[Dataset entries]
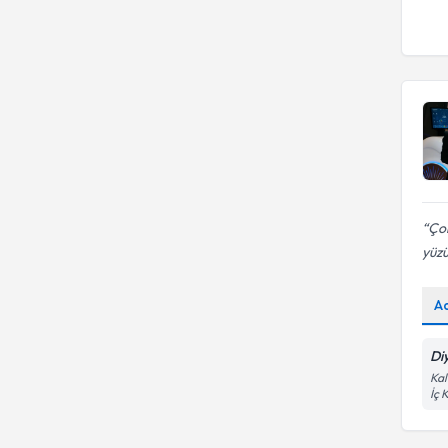
Çok
yüzü
A
Di
Kal
İç 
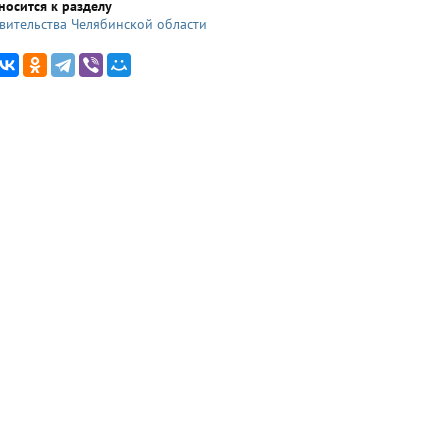
носится к разделу
вительства Челябинской области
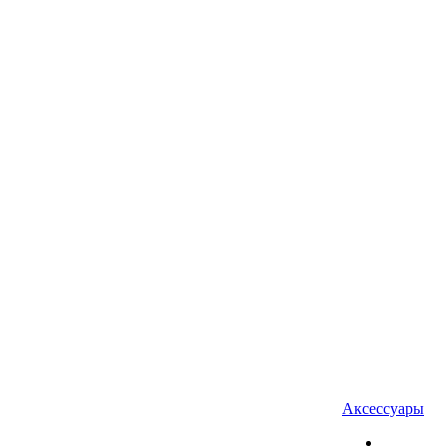
Аксессуары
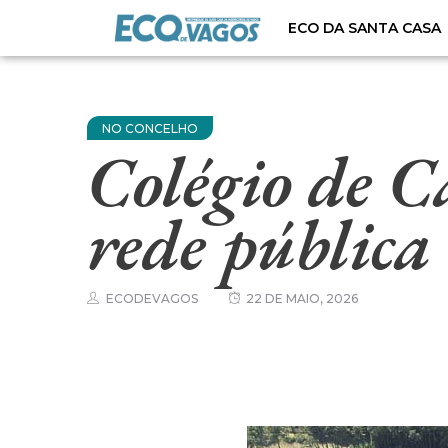
ECO DA SANTA CASA
NO CONCELHO
Colégio de C
rede pública
ECODEVAGOS
22 DE MAIO, 2026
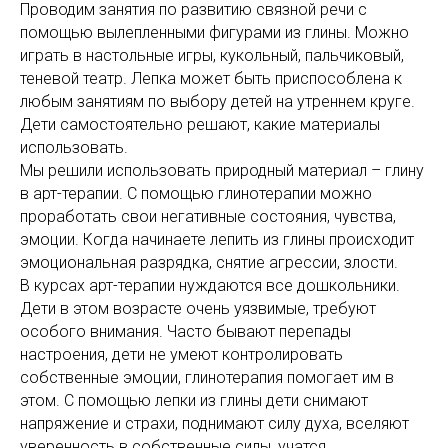
Проводим занятия по развитию связной речи с
помощью вылепленными фигурами из глины. Можно
играть в настольные игры, кукольный, пальчиковый,
теневой театр. Лепка может быть приспособлена к
любым занятиям по выбору детей на утреннем круге.
Дети самостоятельно решают, какие материалы
использовать.
Мы решили использовать природный материал – глину
в арт-терапии. С помощью глинотерапии можно
проработать свои негативные состояния, чувства,
эмоции. Когда начинаете лепить из глины происходит
эмоциональная разрядка, снятие агрессии, злости.
В курсах арт-терапии нуждаются все дошкольники.
Дети в этом возрасте очень уязвимые, требуют
особого внимания. Часто бывают перепады
настроения, дети не умеют контролировать
собственные эмоции, глинотерапия помогает им в
этом. С помощью лепки из глины дети снимают
напряжение и страхи, поднимают силу духа, вселяют
уверенность в собственные силы, учатся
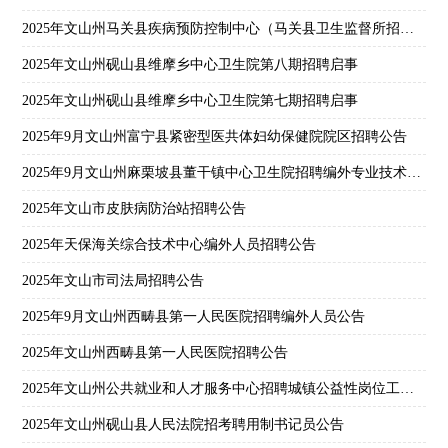
2025年文山州马关县疾病预防控制中心（马关县卫生监督所招聘笔试成绩及面试公告
2025年文山州砚山县维摩乡中心卫生院第八期招聘启事
2025年文山州砚山县维摩乡中心卫生院第七期招聘启事
2025年9月文山州富宁县紧密型医共体妇幼保健院院区招聘公告
2025年9月文山州麻栗坡县董干镇中心卫生院招聘编外专业技术人员公告
2025年文山市皮肤病防治站招聘公告
2025年天保海关综合技术中心编外人员招聘公告
2025年文山市司法局招聘公告
2025年9月文山州西畴县第一人民医院招聘编外人员公告
2025年文山州西畴县第一人民医院招聘公告
2025年文山州公共就业和人才服务中心招聘城镇公益性岗位工作人员公告
2025年文山州砚山县人民法院招考聘用制书记员公告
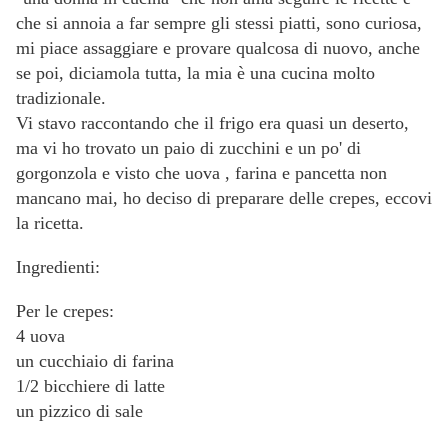
che si annoia a far sempre gli stessi piatti, sono curiosa,
mi piace assaggiare e provare qualcosa di nuovo, anche
se poi, diciamola tutta, la mia è una cucina molto
tradizionale.
Vi stavo raccontando che il frigo era quasi un deserto,
ma vi ho trovato un paio di zucchini e un po' di
gorgonzola e visto che uova , farina e pancetta non
mancano mai, ho deciso di preparare delle crepes, eccovi
la ricetta.
Ingredienti:
Per le crepes:
4 uova
un cucchiaio di farina
1/2 bicchiere di latte
un pizzico di sale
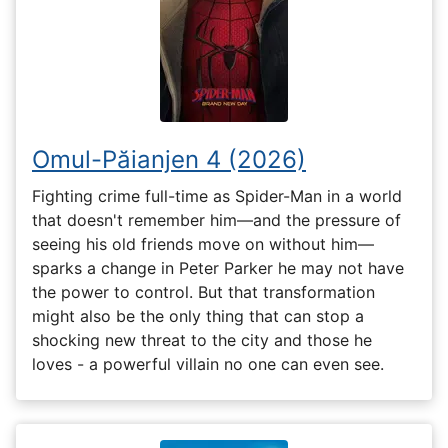
Omul-Păianjen 4 (2026)
Fighting crime full-time as Spider-Man in a world
that doesn't remember him—and the pressure of
seeing his old friends move on without him—
sparks a change in Peter Parker he may not have
the power to control. But that transformation
might also be the only thing that can stop a
shocking new threat to the city and those he
loves - a powerful villain no one can even see.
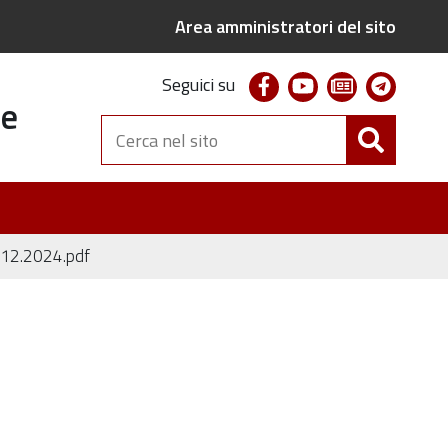
Area amministratori del sito
facebook
youtube
newsletter
telegr
Seguici su
te
Cerca
nel
sito
.12.2024.pdf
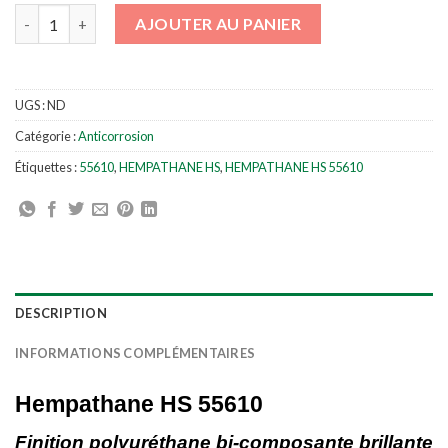
quantité de HEMPATHANE HS 55610
AJOUTER AU PANIER
UGS :
ND
Catégorie :
Anticorrosion
Étiquettes :
55610
,
HEMPATHANE HS
,
HEMPATHANE HS 55610
DESCRIPTION
INFORMATIONS COMPLÉMENTAIRES
Hempathane HS 55610
Finition polyuréthane bi-composante brillante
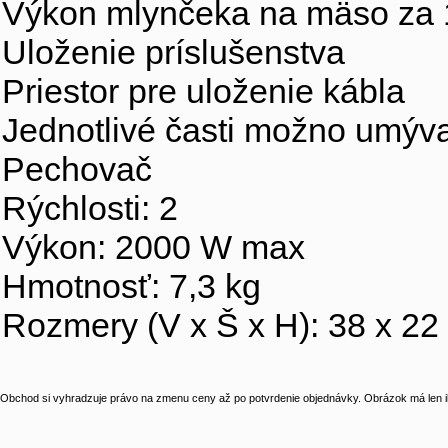
Výkon mlynčeka na mäso za 1
Uloženie príslušenstva
Priestor pre uloženie kábla
Jednotlivé časti možno umýv
Pechovač
Rýchlosti: 2
Výkon: 2000 W max
Hmotnosť: 7,3 kg
Rozmery (V x Š x H): 38 x 22
Obchod si vyhradzuje právo na zmenu ceny až po potvrdenie objednávky. Obrázok má len il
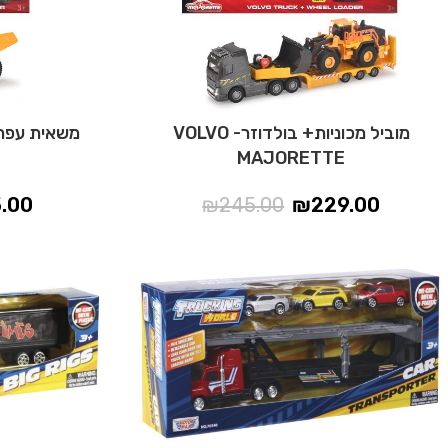
מוביל מכוניות+ בולדוזר- VOLVO
משאית עפר- O MAJORETTE
MAJORETTE
5.00
₪
245.00
₪
229.00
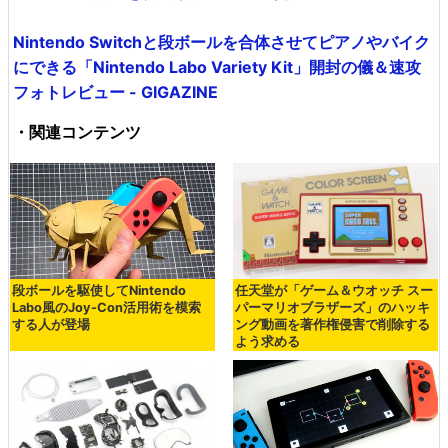
Nintendo Switchと段ボールを合体させてピアノやバイク
にできる「Nintendo Labo Variety Kit」開封の儀＆速攻
フォトレビュー - GIGAZINE
・関連コンテンツ
段ボールを駆使してNintendo
任天堂が「ゲーム＆ウオッチ スー
Labo風のJoy-Con活用術を模索
パーマリオブラザーズ」のハッキ
する人が登場
ング動画を著作権侵害で削除する
よう求める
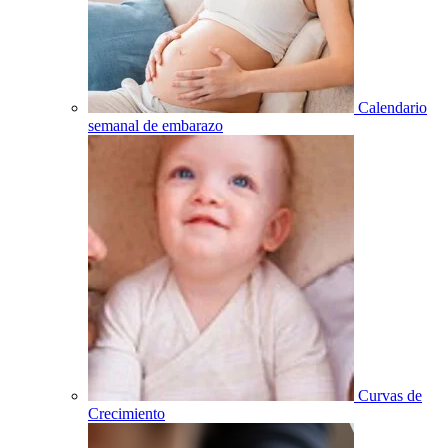
Calendario
semanal de embarazo
Curvas de
Crecimiento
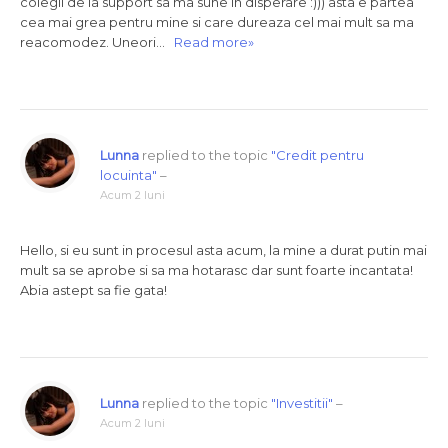
colegii de la support sa ma sune in disperare :))) asta e partea
cea mai grea pentru mine si care dureaza cel mai mult sa ma
reacomodez. Uneori…
Read more»
Lunna
replied to the topic
"Credit pentru
locuinta"
–
Acum 2 luni
Hello, si eu sunt in procesul asta acum, la mine a durat putin mai
mult sa se aprobe si sa ma hotarasc dar sunt foarte incantata!
Abia astept sa fie gata!
Lunna
replied to the topic
"Investitii"
–
Acum 2 luni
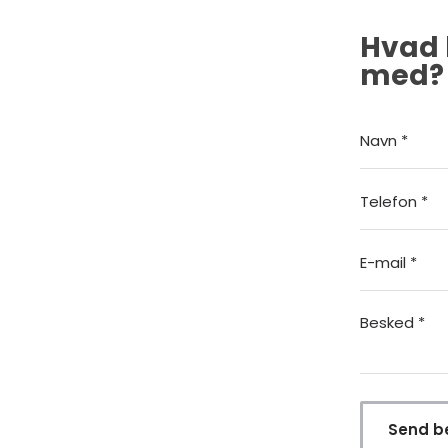
Hvad 
med?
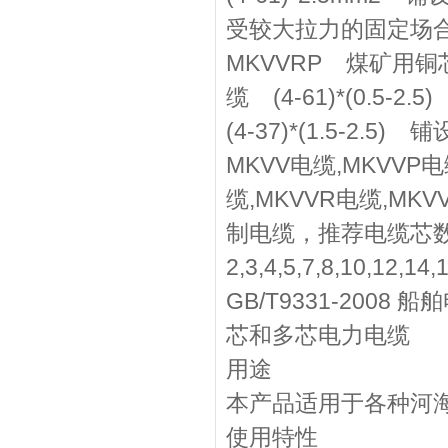
受较大拉力的固定场
MKVVRP 煤矿用
缆 (4-61)*(0.5-2.5)
(4-37)*(1.5-
MKVV电缆,MKVVP电
缆,MKVVR电缆,MK
制电缆，推荐电缆芯
2,3,4,5,7,8,10,12,1
GB/T9331-200
芯和多芯电力电缆
用途
本产品适用于各种河
使用特性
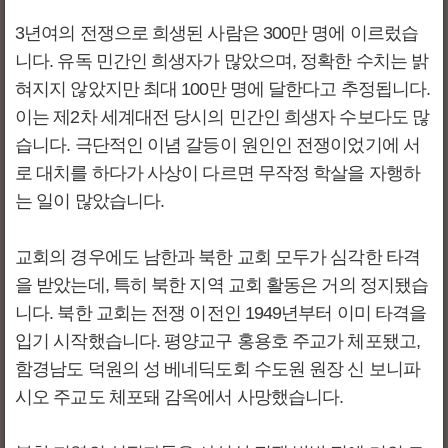
3년여의 전쟁으로 희생된 사람은 300만 명에 이르렀습
니다. 유독 민간인 희생자가 많았으며, 정확한 수치는 밝
혀지지 않았지만 최대 100만 명에 달한다고 추정됩니다.
이는 제2차 세계대전 당시의 민간인 희생자 수보다도 많
습니다. 극단적인 이념 갈등이 원인인 전쟁이었기에 서
로 대치를 하다가 사상이 다르면 무작정 학살을 자행하
는 일이 많았습니다.
교회의 경우에도 남한과 북한 교회 모두가 심각한 타격
을 받았는데, 특히 북한 지역 교회 활동은 거의 정지됐습
니다. 북한 교회는 전쟁 이전인 1949년부터 이미 타격을
입기 시작했습니다. 평양교구 홍용호 주교가 체포됐고,
함경남도 덕원의 성 베네딕도회 수도원 원장 신 보니파
시오 주교도 체포돼 감옥에서 사망했습니다.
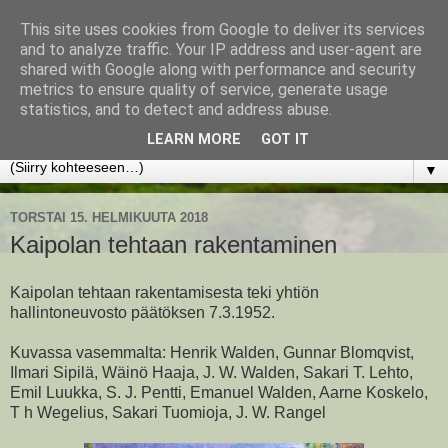
This site uses cookies from Google to deliver its services
www.jyrkikokko.fi
and to analyze traffic. Your IP address and user-agent are
shared with Google along with performance and security
metrics to ensure quality of service, generate usage
Uusi Suunta - Jokainen hetki tarjoaa tilaisuuden muuttaa
statistics, and to detect and address abuse.
suuntaa.
LEARN MORE
GOT IT
▼
TORSTAI 15. HELMIKUUTA 2018
Kaipolan tehtaan rakentaminen
Kaipolan tehtaan rakentamisesta teki yhtiön
hallintoneuvosto päätöksen 7.3.1952.
Kuvassa vasemmalta: Henrik Walden, Gunnar Blomqvist,
Ilmari Sipilä, Wäinö Haaja, J. W. Walden, Sakari T. Lehto,
Emil Luukka, S. J. Pentti, Emanuel Walden, Aarne Koskelo,
T h Wegelius, Sakari Tuomioja, J. W. Rangel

> **About this task**
Repeat only the lines between the start of the data and the line with "настроения, дети не умеют контролировать", including those two lines, and skip the pictures.

> **Output of the task**
Çok
yüzü
A
Di
Kal
İç 
носится к разделу
вительства Челябинской области
Аксессуары
ECO DA SANTA CASA
NO CONCELHO
Colégio de C
rede pública
ECODEVAGOS
22 DE MAIO, 2026
Проводим занятия по развитию связной речи с
помощью вылепленными фигурами из глины. Можно
играть в настольные игры, кукольный, пальчиковый,
теневой театр. Лепка может быть приспособлена к
любым занятиям по выбору детей на утреннем круге.
Дети самостоятельно решают, какие материалы
использовать.
Мы решили использовать природный материал – глину
в арт-терапии. С помощью глинотерапии можно
проработать свои негативные состояния, чувства,
эмоции. Когда начинаете лепить из глины происходит
эмоциональная разрядка, снятие агрессии, злости.
В курсах арт-терапии нуждаются все дошкольники.
Дети в этом возрасте очень уязвимые, требуют
особого внимания. Часто бывают перепады
настроения, дети не умеют контролировать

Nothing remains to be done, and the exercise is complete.